Moving sites into and out of multisite is possible, but there are significant changes between moving a WordPress site to another host and moving one in or out of multisite.
I was probably in a similar place as you, where I saw that a multisite would make updating and creating new sites easy, allowing me to scale easily. And I did it, and even got more fancy and complicated, using mutlinetwork instances before it was apparent how that was supposed to work (if you track the multisite updates you can see that lately they are working on improving support for that kind of setup).

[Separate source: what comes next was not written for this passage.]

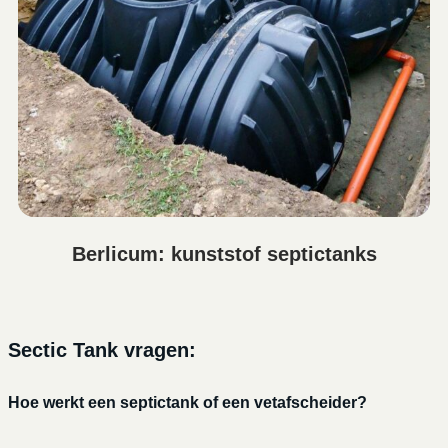
Berlicum: kunststof septictanks
Sectic Tank vragen:
Hoe werkt een septictank of een vetafscheider?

But knowing what I know now, I would not have built the hosting that way.
Switching off the multisite took me over a year, and was very stressful. And while I can’t discount the experience of learning in that way, I’d much rather learn about it with a fun project that didn’t introduce a new shade of white to my hair.
I can name over a dozen use cases where multisite is amazing, but condensing maintenance and bootstrapping clients is not one of them. I know it doesn’t seem like that is true, but when you look at how the numbers play out, unless you are specializing in some niche and growing quickly, the overhead and manual resource management will mitigate all the benefits.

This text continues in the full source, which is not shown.